Dataset excerpts:

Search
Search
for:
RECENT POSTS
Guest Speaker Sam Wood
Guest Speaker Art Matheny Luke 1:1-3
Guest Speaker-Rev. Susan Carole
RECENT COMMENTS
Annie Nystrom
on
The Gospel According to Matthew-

=== Goal of the exercise ===
Write out exactly the lines starting with the one that holds "Guest Speaker-Rev. Susan Carole" and running through the last line above.

=== Problem solution ===
Guest Speaker-Rev. Susan Carole
RECENT COMMENTS
Annie Nystrom
on
The Gospel According to Matthew-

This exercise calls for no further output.